Nancy decided this was simply too bizarre to be untrue. "Did he ever say anything to you?"
"Ev'ry once in awhile he'd say somethin', sort of to himself. I didn't always understand, but I'd smile a little and nod. He was so serious and—sort of driftin', maybe, like he didn't know what to do."
Celia made an impatient clucking noise, but Nancy silenced her with a look.
Isabel shifted nervously on the blanket chest and continued. "I know it sounds stupid to you, but I loved him and I'd—I'd like to think he felt the same about me. Sometimes though—sometimes I thought that he didn't know I was real."

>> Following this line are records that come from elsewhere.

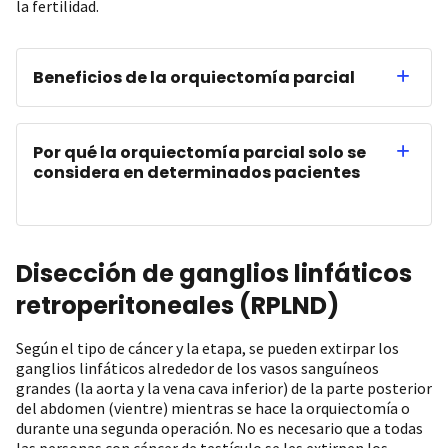
la fertilidad.
Beneficios de la orquiectomía parcial
Por qué la orquiectomía parcial solo se
considera en determinados pacientes
Disección de ganglios linfáticos
retroperitoneales (RPLND)
Según el tipo de cáncer y la etapa, se pueden extirpar los
ganglios linfáticos alrededor de los vasos sanguíneos
grandes (la aorta y la vena cava inferior) de la parte posterior
del abdomen (vientre) mientras se hace la orquiectomía o
durante una segunda operación. No es necesario que a todas
las personas con cáncer de testículo se les extirpen los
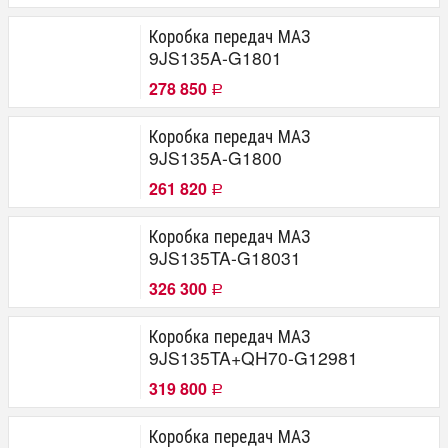
Коробка передач МАЗ
9JS135A-G1801
278 850
Р
Коробка передач МАЗ
9JS135A-G1800
261 820
Р
Коробка передач МАЗ
9JS135TA-G18031
326 300
Р
Коробка передач МАЗ
9JS135TA+QH70-G12981
319 800
Р
Коробка передач МАЗ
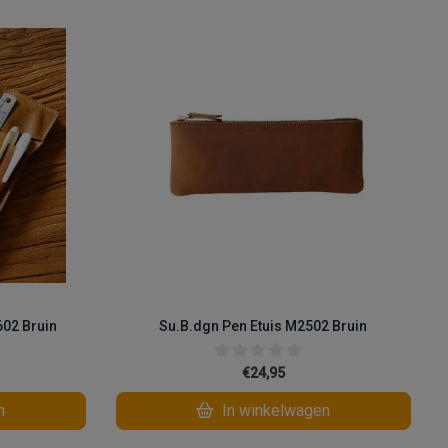
602 Bruin
Su.B.dgn Pen Etuis M2502 Bruin
€24,95
n
In winkelwagen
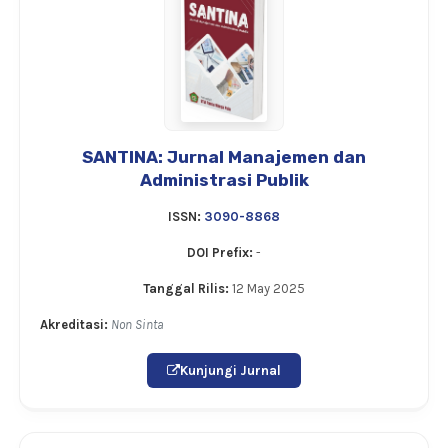
SANTINA: Jurnal Manajemen dan
Administrasi Publik
ISSN:
3090-8868
DOI Prefix:
-
Tanggal Rilis:
12 May 2025
Akreditasi:
Non Sinta
Kunjungi Jurnal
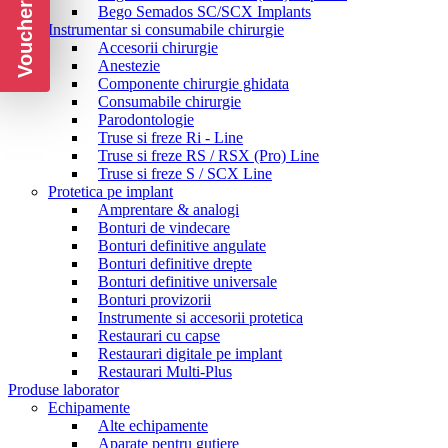
Voucher CADOU
Bego Semados SC/SCX Implants
Instrumentar si consumabile chirurgie
Accesorii chirurgie
Anestezie
Componente chirurgie ghidata
Consumabile chirurgie
Parodontologie
Truse si freze Ri - Line
Truse si freze RS / RSX (Pro) Line
Truse si freze S / SCX Line
Protetica pe implant
Amprentare & analogi
Bonturi de vindecare
Bonturi definitive angulate
Bonturi definitive drepte
Bonturi definitive universale
Bonturi provizorii
Instrumente si accesorii protetica
Restaurari cu capse
Restaurari digitale pe implant
Restaurari Multi-Plus
Produse laborator
Echipamente
Alte echipamente
Aparate pentru gutiere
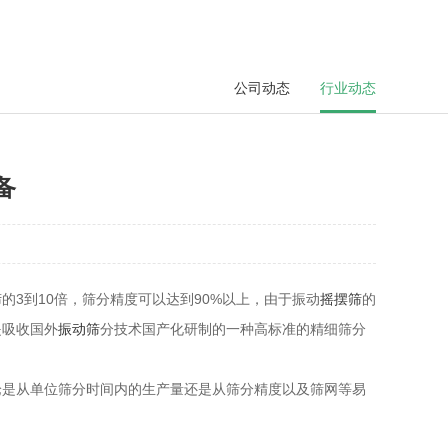
公司动态
行业动态
备
筛
的3到10倍，筛分精度可以达到90%以上，由于振动
摇摆筛
的
是吸收国外
振动筛
分技术国产化研制的一种高标准的精细筛分
是从单位筛分时间内的生产量还是从筛分精度以及筛网等易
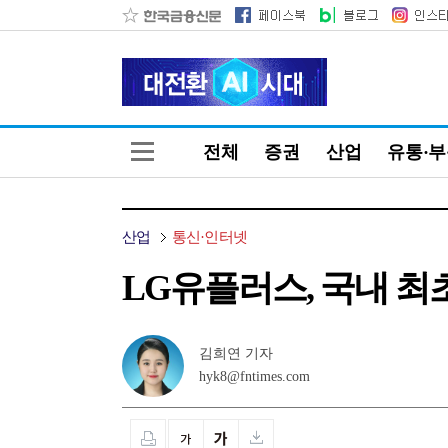
전체
증권
산업
유통·
산업
통신·인터넷
LG유플러스, 국내 최
김희연 기자
hyk8@fntimes.com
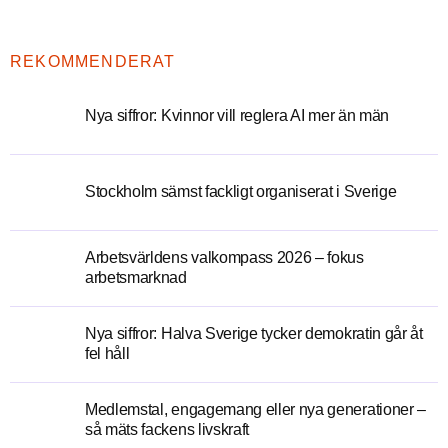
REKOMMENDERAT
Nya siffror: Kvinnor vill reglera AI mer än män
Stockholm sämst fackligt organiserat i Sverige
Arbetsvärldens valkompass 2026 – fokus
arbetsmarknad
Nya siffror: Halva Sverige tycker demokratin går åt
fel håll
Medlemstal, engagemang eller nya generationer –
så mäts fackens livskraft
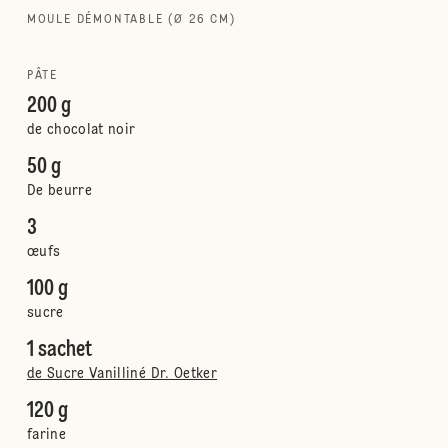
MOULE DÉMONTABLE (Ø 26 CM)
PÂTE
200 g
de chocolat noir
50 g
De beurre
3
œufs
100 g
sucre
1 sachet
de Sucre Vanilliné Dr. Oetker
120 g
farine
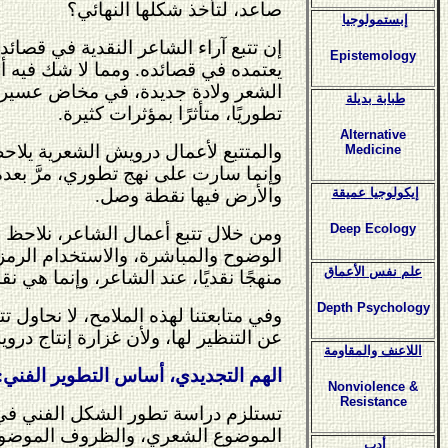
صاعد، لتأخذ شكلها النهائي؟
إبستمولوجيا
إن تتبع آراء الشاعر النقدية في قصائد
Epistemology
يعتمده في قصائده. ومما لا شك فيه أ
الشعر ولادة جديدة، في مخاض عسير. 
طبابة بديلة
تطوريًا، متأثرًا بمؤثرات كثيرة.
Alternative
والمتتبع لأعمال درويش الشعرية يلاحظ ا
Medicine
وإنما سارت على نهج تطوري، مرَّ بعدة 
إيكولوجيا عميقة
والأرض فيها نقطة وصل.
Deep Ecology
ومن خلال تتبع أعمال الشاعر، نلاحظ و
الوضوح والمباشرة، والاستخدام الرمزي 
علم نفس الأعماق
منهجًا نقديًا، عند الشاعر، وإنما ه
Depth Psychology
وفي متابعتنا لهذه الملامح، لا نحاول 
عن التنظير لها، ولأن غزارة إنتاج در
اللاعنف والمقاومة
الهم التجديدي، أساس التطوير الفني:
Nonviolence &
Resistance
تستلزم دراسة تطور الشكل الفني في ال
الموضوع الشعري، والظروف الموضوعية 
أدب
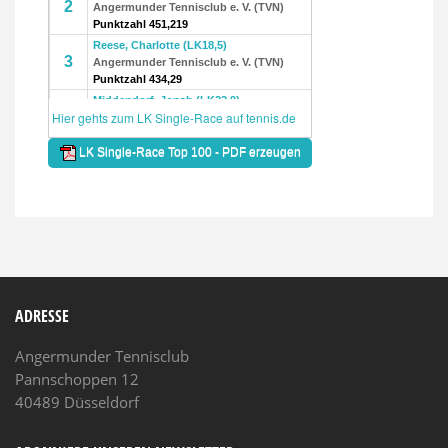
ADRESSE
Angermunder Tennisclub
Pannschoppen 12
40489 Düsseldorf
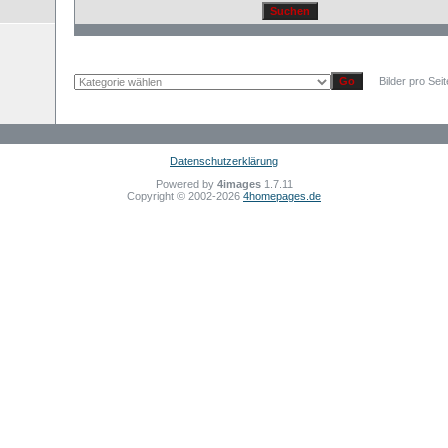
Bilder pro Sei
Datenschutzerklärung
Powered by
4images
1.7.11
Copyright © 2002-2026
4homepages.de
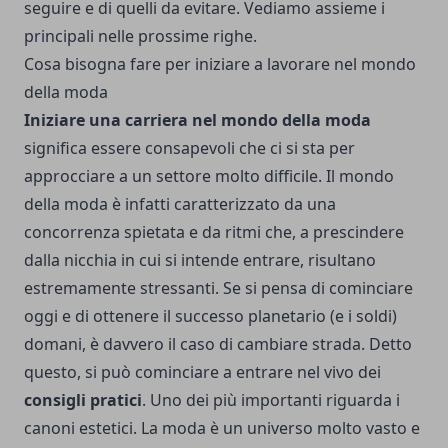
seguire e di quelli da evitare. Vediamo assieme i
principali nelle prossime righe.
Cosa bisogna fare per iniziare a lavorare nel mondo
della moda
Iniziare una carriera nel mondo della moda
significa essere consapevoli che ci si sta per
approcciare a un settore molto difficile. Il mondo
della moda è infatti caratterizzato da una
concorrenza spietata e da ritmi che, a prescindere
dalla nicchia in cui si intende entrare, risultano
estremamente stressanti. Se si pensa di cominciare
oggi e di ottenere il successo planetario (e i soldi)
domani, è davvero il caso di cambiare strada. Detto
questo, si può cominciare a entrare nel vivo dei
consigli pratici
. Uno dei più importanti riguarda i
canoni estetici. La moda è un universo molto vasto e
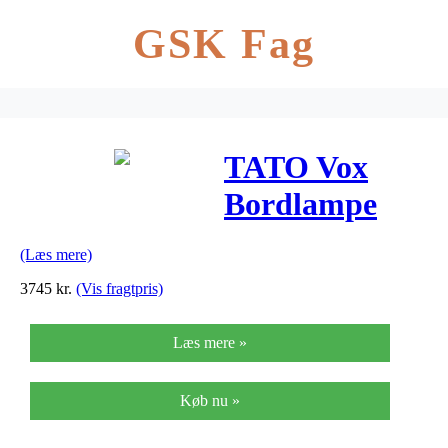
GSK Fag
TATO Vox
Bordlampe
Hvid Marmor
(Læs mere)
& Krom/Sort
3745
kr.
(Vis fragtpris)
Stor
Læs mere »
Køb nu »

"Well," said Celia icily, "I think it could hardly mean anything to him if he thought you were a figment of his imagination."
Isabel glowered at Celia, her lips twisted in an unpleasant grimace.
"So," said Nancy quickly, "Celia. Ethan never mentioned this to you?"
"Never," Celia averred. "And I never heard her sneaking around at night. But," she added sheepishly, "I sleep pretty deeply."
"But does this—what Isabel said—sound like how your brother usually was? I mean, does this seem like him?"
"Well," Celia said thoughtfully, "yes. He never seemed to belong entirely to reality, somehow. I can imagine that he'd think she was something he'd made up. Or a ghost. Or something."
"Isabel," said Nancy gently, "When was the last time you saw him?"
Isabel looked up at the young detective, tears slipping from her eyes and trickling silently down her ruddy cheeks.
"Last week," she whispered, drawing the tan shirt tightly around her. "I was with him when he died."